[Supplied records — start]

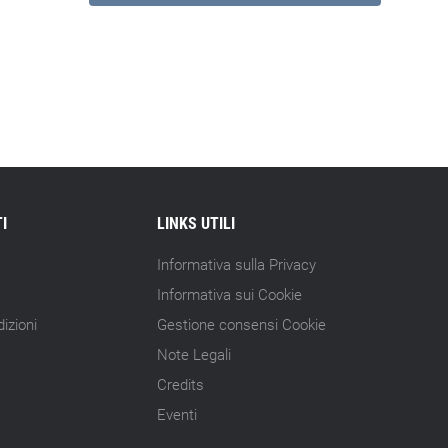
I
LINKS UTILI
Informativa sulla Privacy
Informativa sui Cookie
izioni
Gestione consensi Cookie
Note Legali
Credits
Eventi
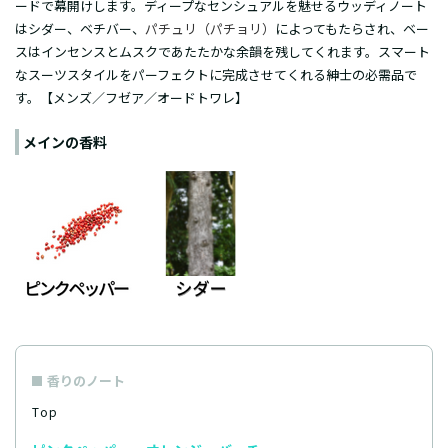
ードで幕開けします。ディープなセンシュアルを魅せるウッディノート
はシダー、ベチバー、
パチュリ（パチョリ）
によってもたらされ、ベー
スはインセンスとムスクであたたかな余韻を残してくれます。スマート
なスーツスタイルをパーフェクトに完成させてくれる紳士の必需品で
す。【メンズ／
フゼア
／
オードトワレ
】
メインの香料
香りのノート
Top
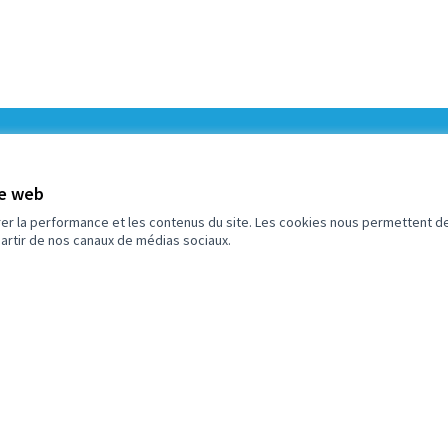
5
Budget
te web
rer la performance et les contenus du site. Les cookies nous permettent de
partir de nos canaux de médias sociaux.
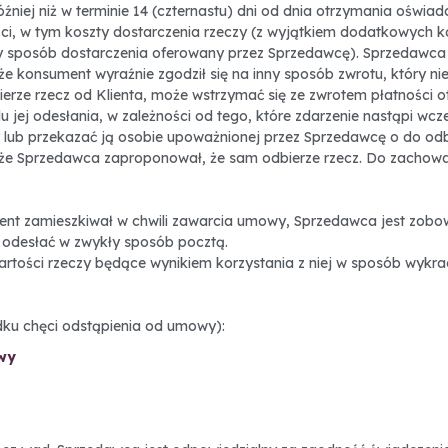
źniej niż w terminie 14 (czternastu) dni od dnia otrzymania oświ
ści, w tym koszty dostarczenia rzeczy (z wyjątkiem dodatkowych 
ły sposób dostarczenia oferowany przez Sprzedawcę). Sprzedawca 
e konsument wyraźnie zgodził się na inny sposób zwrotu, który nie
erze rzecz od Klienta, może wstrzymać się ze zwrotem płatności o
jej odesłania, w zależności od tego, które zdarzenie nastąpi wcze
 lub przekazać ją osobie upoważnionej przez Sprzedawcę o do odbio
 że Sprzedawca zaproponował, że sam odbierze rzecz. Do zachowan
lient zamieszkiwał w chwili zawarcia umowy, Sprzedawca jest zobo
j odesłać w zwykły sposób pocztą.
artości rzeczy będące wynikiem korzystania z niej w sposób wykra
adku chęci odstąpienia od umowy):
owy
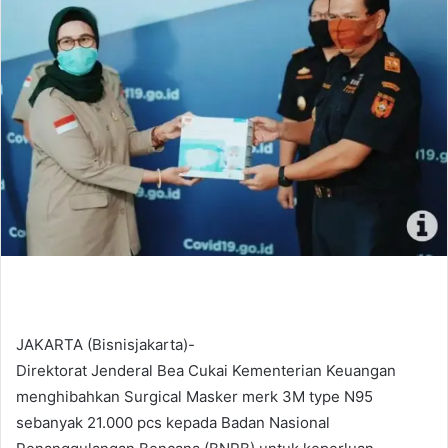
d
a
n
e
m
a
i
l
JAKARTA (Bisnisjakarta)-
Direktorat Jenderal Bea Cukai Kementerian Keuangan
menghibahkan Surgical Masker merk 3M type N95
sebanyak 21.000 pcs kepada Badan Nasional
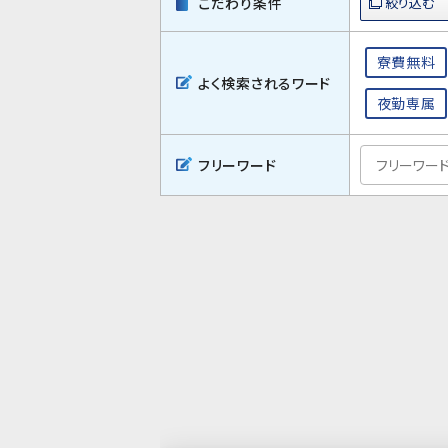
こだわり条件
寮費無料
よく検索されるワード
夜勤専属
フリーワード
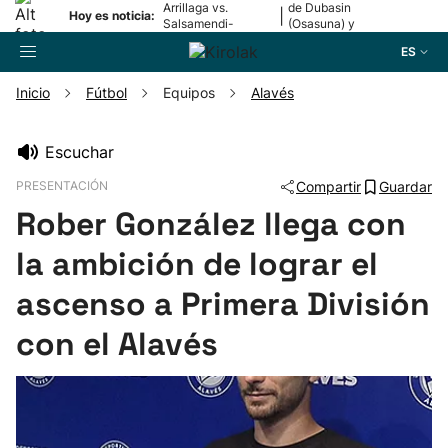
Arrillaga vs.
de Dubasin
|
Hoy es noticia:
Salsamendi-
(Osasuna) y
Bergara y Erasun
Valentini
ES
vs. Gaminde
(Alavés)
Inicio
Fútbol
Equipos
Alavés
Buscador
Escuchar
PRESENTACIÓN
Compartir
Guardar
Fútbol
Rober González llega con
Pelota
la ambición de lograr el
ascenso a Primera División
Remo
con el Alavés
Baloncesto
Ciclismo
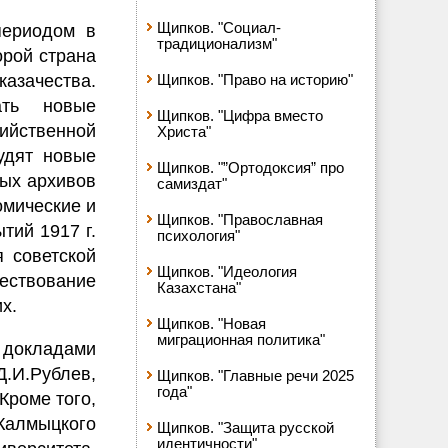
Щипков. "Социал-
периодом в
традиционализм"
орой страна
зачества.
Щипков. "Право на историю"
ать новые
Щипков. "Цифра вместо
бийственной
Христа"
удят новые
Щипков. "”Ортодоксия” про
ных архивов
самиздат"
омические и
Щипков. "Православная
тий 1917 г.
психология"
я советской
Щипков. "Идеология
ествование
Казахстана"
х.
Щипков. "Новая
миграционная политика"
 докладами
 Д.И.Рублев,
Щипков. "Главные речи 2025
года"
 Кроме того,
Калмыцкого
Щипков. "Защита русской
идентичности"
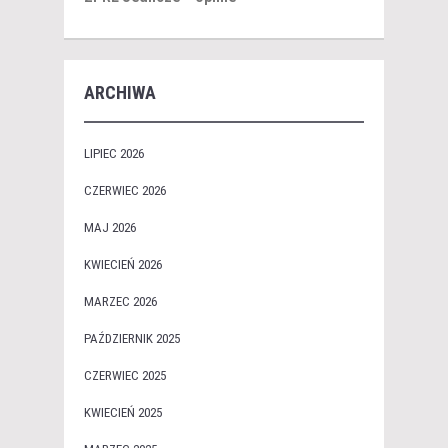
ARCHIWA
LIPIEC 2026
CZERWIEC 2026
MAJ 2026
KWIECIEŃ 2026
MARZEC 2026
PAŹDZIERNIK 2025
CZERWIEC 2025
KWIECIEŃ 2025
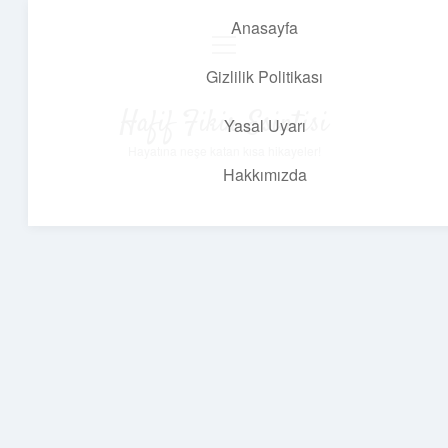
Anasayfa
menüyü
aç
Gizlilik Politikası
Hafif Fikir Esintisi
Yasal Uyarı
Hayatına neşe katan kısa hikayeler!
Hakkımızda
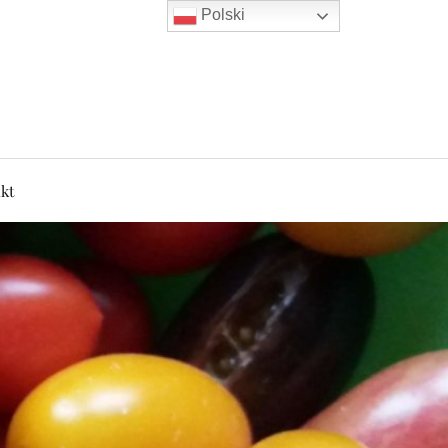
Polski
kt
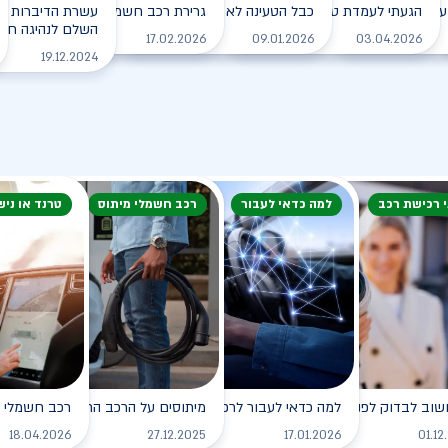
עם הרכב החשמלי בחורף?
הגעתי לעמדת טעינה, מה עלי לעשות?
כבל הטעינה לא משתחרר מהרכב. מה עושים?
גרירת רכב חשמלי - מה עושים?
עשרת הדיברות למ
השלם לנהיגה חכמה
לקריאה
לקריאה
לקריאה
לקריאה
17.02.2026
09.01.2026
03.04.2026
19.12.2024
י רכישת רכב
למה כדאי לעבור
רכב חשמלי מיתוס
טרנד או ניש
שוב לבדוק לפני רכישת רכב חשמלי?
למה כדאי לעבור לרכב חשמלי?
מיתוסים על הרכב החשמלי שכדאי לנ
רכב חשמלי - 
לקריאה
לקריאה
לקריאה
18.04.2026
27.12.2025
17.01.2026
01.12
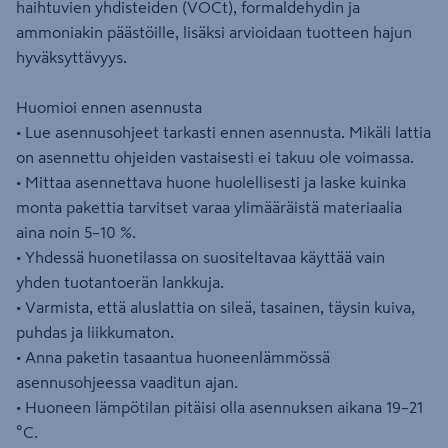
haihtuvien yhdisteiden (VOCt), formaldehydin ja
ammoniakin päästöille, lisäksi arvioidaan tuotteen hajun
hyväksyttävyys.
Huomioi ennen asennusta
• Lue asennusohjeet tarkasti ennen asennusta. Mikäli lattia
on asennettu ohjeiden vastaisesti ei takuu ole voimassa.
• Mittaa asennettava huone huolellisesti ja laske kuinka
monta pakettia tarvitset varaa ylimääräistä materiaalia
aina noin 5–10 %.
• Yhdessä huonetilassa on suositeltavaa käyttää vain
yhden tuotantoerän lankkuja.
• Varmista, että aluslattia on sileä, tasainen, täysin kuiva,
puhdas ja liikkumaton.
• Anna paketin tasaantua huoneenlämmössä
asennusohjeessa vaaditun ajan.
• Huoneen lämpötilan pitäisi olla asennuksen aikana 19–21
°C.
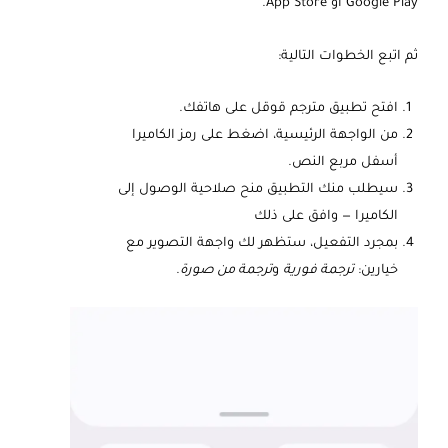
Google Play أو App Store.
ثم اتبع الخطوات التالية:
افتح تطبيق مترجم قوقل على هاتفك.
من الواجهة الرئيسية، اضغط على رمز الكاميرا
أسفل مربع النص.
سيطلب منك التطبيق منح صلاحية الوصول إلى
الكاميرا — وافق على ذلك
بمجرد التفعيل، ستظهر لك واجهة التصوير مع
خيارين:
ترجمة فورية
و
ترجمة من صورة
.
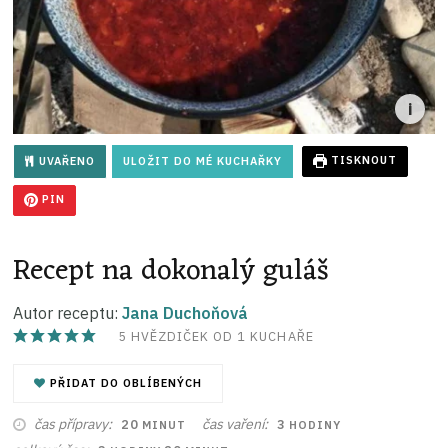
UVAŘENO
ULOŽIT DO MÉ KUCHAŘKY
TISKNOUT
PIN
Recept na dokonalý guláš
Autor receptu:
Jana Duchoňová
5
HVĚZDIČEK OD 1 KUCHAŘE
PŘIDAT DO OBLÍBENÝCH
MINUT
HODINY
čas přípravy
čas vaření
20
3
MINUT
HODINY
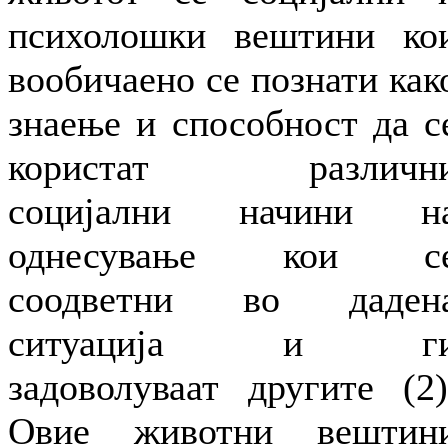
психолошки вештини ко
вообичаено се познати как
знаење и способност да с
користат различн
социјални начини н
однесување кои с
соодветни во даден
ситуација и г
задоволуваат другите (2)
Овие животни вештин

[Supplied records — finish]

What you are asked to do: Please give the number of lines in the data above where the word "לעבור" appears, and nothing besides.

Solution for this problem: 2